When turned on, Facebook will test and monitor to determine if more or cheaper conversions can be found outside of your designated audience. If so, Facebook will dynamically expand to reach these other people. Facebook uses the demographics, interests, and behaviors you select as a guide.
Note that age, gender, location, and language settings you make will continue to apply. Additionally, Facebook will respect any exclusions you added to your targeting when expanding your audience.
Targeting Expansion is available for all objectives, other than Reach and Brand Awareness. It also cannot be used when promoting a Special Ad Category.
Okay, now let’s get to the big change.
Announced in Marketing API v12.0, Targeting Expansion will be turned on automatically when optimizing for conversions, value, or app events while using the Conversions objective.
When Targeting Expansion is turned on automatically in these cases, advertisers will not be able to turn it off. It will look like this (thanks to Luke Elliott for the image)…
Note that when optimizing for actions other than conversions, value, or app events, targeting expansion will be turned off by default — but can be turned on (other than the situations described earlier).
The Problem with Targeting Expansion
I’ll admit that I really wasn’t happy when this was first announced. I enjoy targeting a small, warm audience when trying to get conversions. It’s part of my process. But, this update has forced me to take a closer look at how Targeting Expansion works and whether it may work for me.
One of the surface-level problems with Targeting Expansion is that when you turn it on, the “Potential Audience” immediately balloons to the size it would be if you removed all targeting restrictions within a location.
Truthfully, this is what upset me. It may have been my own basic misunderstanding of how this works — or is supposed to work.
If Targeting Expansion works as it should, it isn’t always applied. It may be rarely or never applied. It’s just that Facebook COULD expand your audience as much as the delivery system wants (within constraints mentioned earlier) if it may lead to more conversions.
This, of course, is where it gets dicey. There’s a lot of “in theory” that does some heavy lifting when talking about Targeting Expansion. “In theory,” you could end up with more conversions if Facebook expands your audience. But, there’s a whole lot of “we don’t really know what happened” going on as well.
What I mean is that there is no easy way to get reporting from Facebook on if or how much Facebook applied Targeting Expansion when it’s turned on. There’s no column that shows you generated “X” additional conversions because you reached people outside of your initial target audience.
And that’s where everything falls into a black box, and we just have to trust that it’s working as it should.
Does it Work?
Historically, I haven’t had great success with Targeting Expansion. But I was inspired to try it again this week, and I am seeing better results than expected for a Lead Generation campaign (this wouldn’t be impacted by the changes to Conversions campaigns, of course).

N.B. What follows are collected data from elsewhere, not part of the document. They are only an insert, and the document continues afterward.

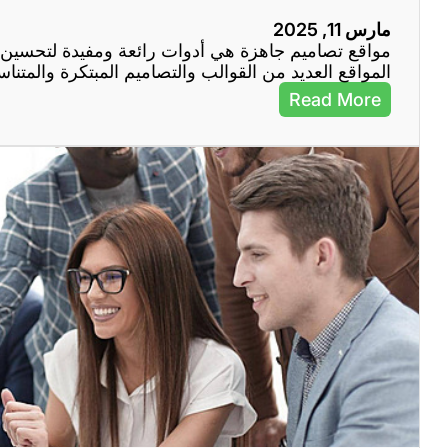
ع
مارس 11, 2025
ا
مواقع تصاميم جاهزة هي أدوات رائعة ومفيدة لتحسين م
ل
المواقع العديد من القوالب والتصاميم المبتكرة والمت
ي
ة
:
Read More
ا
ا
ل
س
ج
ت
و
خ
د
د
ة
ا
م
م
و
ا
ق
ع
ت
ص
ا
م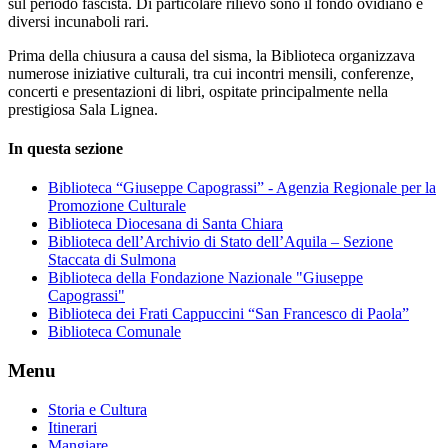
sul periodo fascista. Di particolare rilievo sono il fondo ovidiano e
diversi incunaboli rari.
Prima della chiusura a causa del sisma, la Biblioteca organizzava
numerose iniziative culturali, tra cui incontri mensili, conferenze,
concerti e presentazioni di libri, ospitate principalmente nella
prestigiosa Sala Lignea.
In questa sezione
Biblioteca “Giuseppe Capograssi” - Agenzia Regionale per la
Promozione Culturale
Biblioteca Diocesana di Santa Chiara
Biblioteca dell’Archivio di Stato dell’Aquila – Sezione
Staccata di Sulmona
Biblioteca della Fondazione Nazionale "Giuseppe
Capograssi"
Biblioteca dei Frati Cappuccini “San Francesco di Paola”
Biblioteca Comunale
Menu
Storia e Cultura
Itinerari
Mangiare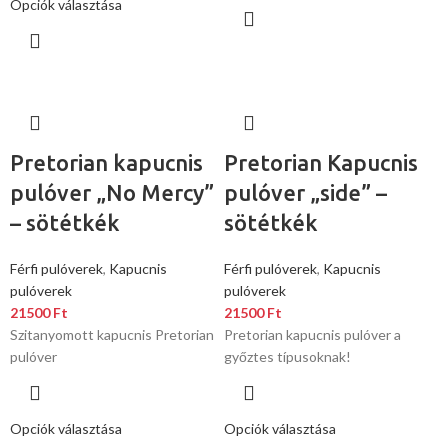
Opciók választása
Pretorian kapucnis
Pretorian Kapucnis
pulóver „No Mercy”
pulóver „side” –
– sötétkék
sötétkék
Férfi pulóverek
,
Kapucnis
Férfi pulóverek
,
Kapucnis
pulóverek
pulóverek
21500
Ft
21500
Ft
Szitanyomott kapucnis Pretorian
Pretorian kapucnis pulóver a
pulóver
győztes típusoknak!
Opciók választása
Opciók választása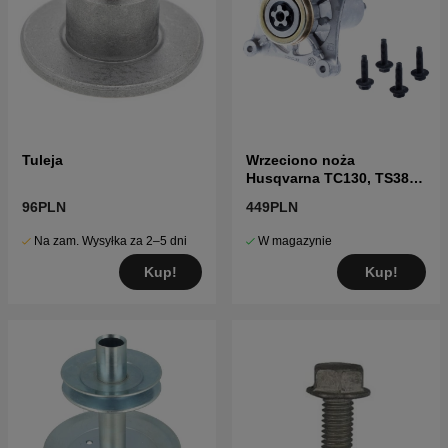
Tuleja
Wrzeciono noża
Husqvarna TC130, TS38,
TC38, LTH126, LTH151 i
96PLN
449PLN
inne
Na zam. Wysyłka za 2–5 dni
W magazynie
Kup!
Kup!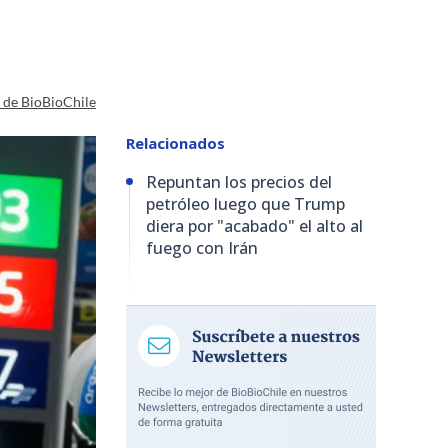
a de BioBioChile
Relacionados
Repuntan los precios del
petróleo luego que Trump
diera por "acabado" el alto al
fuego con Irán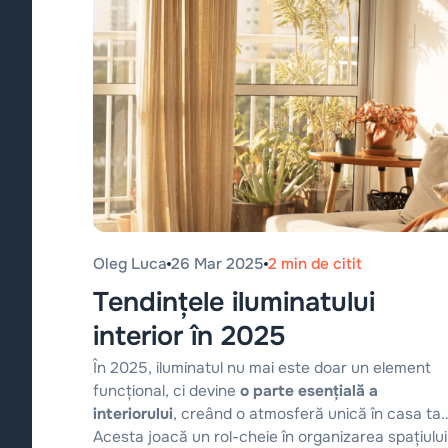
Oleg Luca
26 Mar 2025
2 min de citit
Tendințele iluminatului
interior în 2025
În 2025, iluminatul nu mai este doar un element
funcțional, ci devine
o parte esențială a
interiorului
, creând o atmosferă unică în casa ta.
Acesta joacă un rol-cheie în organizarea spațiului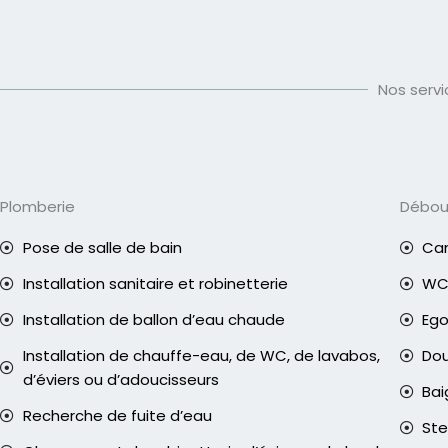
Nos serv
Plomberie
Débo
Pose de salle de bain
Can
Installation sanitaire et robinetterie
WC 
Installation de ballon d’eau chaude
Eg
Installation de chauffe-eau, de WC, de lavabos,
Do
d’éviers ou d’adoucisseurs
Bai
Recherche de fuite d’eau
Ste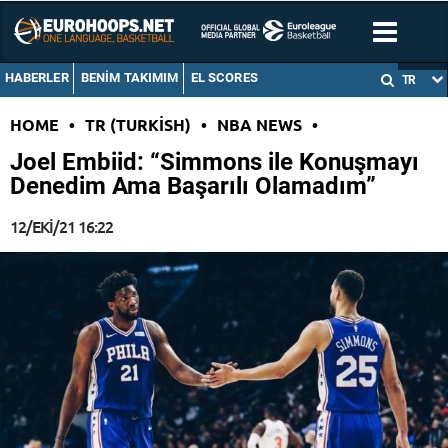
HABERLER
BENIM TAKIMIM
EL SCORES
TR
HOME
•
TR (TURKISH)
•
NBA NEWS
•
Joel Embiid: “Simmons ile Konuşmayı
Denedim Ama Başarılı Olamadım”
12/EKI/21 16:22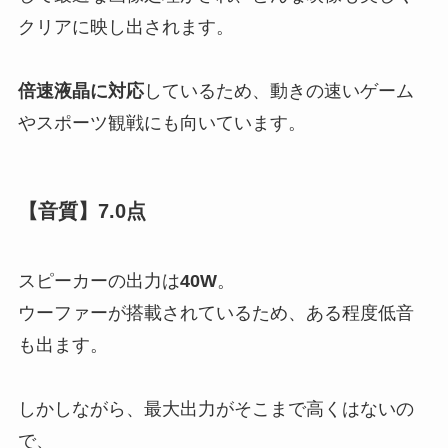
クリアに映し出されます。
倍速液晶に対応
しているため、動きの速いゲーム
やスポーツ観戦にも向いています。
【音質】7.0点
スピーカーの出力は
40W
。
ウーファーが搭載されているため、ある程度低音
も出ます。
しかしながら、最大出力がそこまで高くはないの
で、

Part of me doesn’t like being forced to turn this setting on. If I wanted to target this smaller audience, I should be allowed to!
But at the same time, “in theory,” Targeting Expansion may not even be applied. If the audience you are targeting is so great, Facebook may not need to ever apply Targeting Expansion. Or it may only use it a little. And it SHOULD lead to better results.
“In theory,” of course. And we’ll never know whether it was applied or not.